Concernant le projet de Viridis, Mme Langlois-Blouin rappelle que Recyc-Québec appuie financièrement l’initiative. « Donc, c’est un signe qu’on souhaite documenter la performance de technologies comme celle-là. Mais ces technologies peuvent aussi venir compléter, sur un territoire donné, un système qui s’appuie sur les bacs bruns. »
« Le fait de rendre admissible ou non notre technologie équivaut à sa vie ou sa mort au Québec », rétorque Simon Naylor, vice-président Traitement et transformation Viridis. « Notre technologie, pour des raisons économiques inéquitables, risque d’être mise de côté et pour beaucoup d’années. Car si les municipalités choisissent une autre solution, ce sera pour plusieurs années. »
Il ajoute : « Les résultats sont égaux, voire supérieurs aux attentes de performance établies lorsqu’on a demandé des bourses au ministère de l’Économie et à Recyc-Québec, qui nous ont d’ailleurs été accordées. » Par ces intermédiaires, le gouvernement a fait injecter 2,25 millions de dollars pour la construction de l’usine de Saint-Côme-Linière, soit plus de la moitié des coûts totaux, qui atteignent 4 millions.
Le plus efficace
La MRC de l’Érable, qui regroupe une dizaine de municipalités — dont Plessisville et Princeville —, espère aussi que le gouvernement revoit ses paramètres. À l’instar des municipalités de la Beauce, celles qu’elle représente veulent se tourner vers une solution TMB. « Et pour nous, le traitement mécano-biologique, c’est de toute évidence ce qui est le plus efficace », affirme Ézéchiel Simoneau, conseiller en développement durable de la MRC.
Le fait de rendre admissible ou non notre technologie équivaut à sa vie ou sa mort au Québec. [...] Car si les municipalités choisissent une autre solution, ce sera pour plusieurs années.
Entre 2017 et 2020, la MRC de l’Érable a participé à un projet pilote de TMB chapeauté par le Centre de recherche industrielle du Québec (CRIQ). Constat : cela permettait de récupérer davantage de matières organiques que le système de bacs bruns, et la qualité du compost respectait les normes pour qu’il soit utilisé en agriculture.
Mais les villes de la région font actuellement face à un choix cornélien, note-t-il : elles doivent elles aussi choisir entre un procédé TMB et des redevances annuelles qui, dans leurs cas, totalisent « environ 250 000 dollars ».

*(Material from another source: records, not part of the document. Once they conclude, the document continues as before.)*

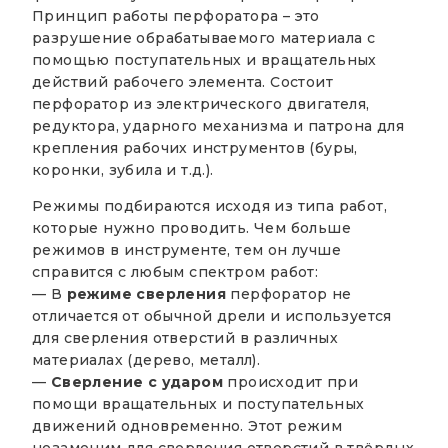
Принцип работы перфоратора – это
разрушение обрабатываемого материала с
помощью поступательных и вращательных
действий рабочего элемента. Состоит
перфоратор из электрического двигателя,
редуктора, ударного механизма и патрона для
крепления рабочих инструментов (буры,
коронки, зубила и т.д.).
Режимы подбираются исходя из типа работ,
которые нужно проводить. Чем больше
режимов в инструменте, тем он лучше
справится с любым спектром работ:
— В
режиме сверления
перфоратор не
отличается от обычной дрели и используется
для сверления отверстий в различных
материалах (дерево, металл).
—
Сверление с ударом
происходит при
помощи вращательных и поступательных
движений одновременно. Этот режим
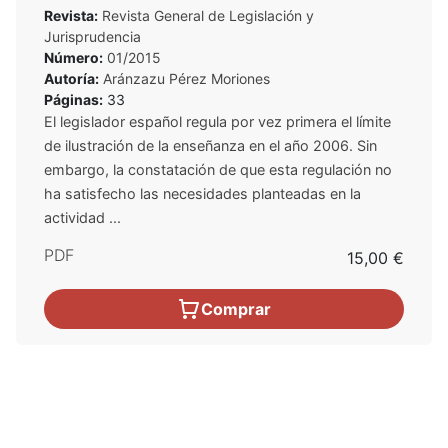
Revista:
Revista General de Legislación y
Jurisprudencia
Número:
01/2015
Autoría:
Aránzazu Pérez Moriones
Páginas:
33
El legislador español regula por vez primera el límite
de ilustración de la enseñanza en el año 2006. Sin
embargo, la constatación de que esta regulación no
ha satisfecho las necesidades planteadas en la
actividad ...
PDF
15,00 €
Comprar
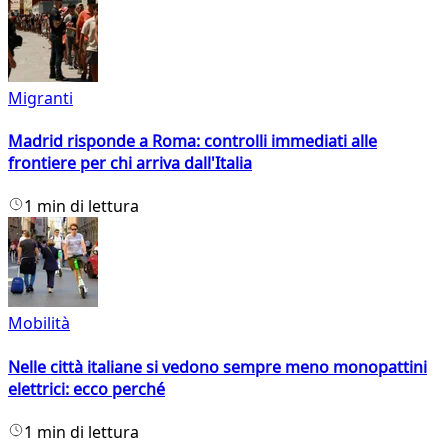
Migranti
Madrid risponde a Roma: controlli immediati alle
frontiere per chi arriva dall'Italia
1 min di lettura
Mobilità
Nelle città italiane si vedono sempre meno monopattini
elettrici: ecco perché
1 min di lettura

M. Simoneau tient à souligner que le déploiement d’un système de bacs bruns nécessite la mise en place d’une troisième collecte, qui s’ajoute à celles du recyclage et des déchets. « Et dans un contexte de pénurie de main-d’oeuvre, c’est un élément très concret à considérer sur un territoire comme le nôtre. » Avant d’ajouter : « En ayant deux collectes au lieu de trois, ça réduit le nombre de camions sur la route, donc les émissions ».
Rappelons qu’en 2020, le gouvernement du Québec a dû revoir à la baisse l’objectif de récupérer les matières organiques d’ici 2030, le faisant passer de 100 % à 70 %.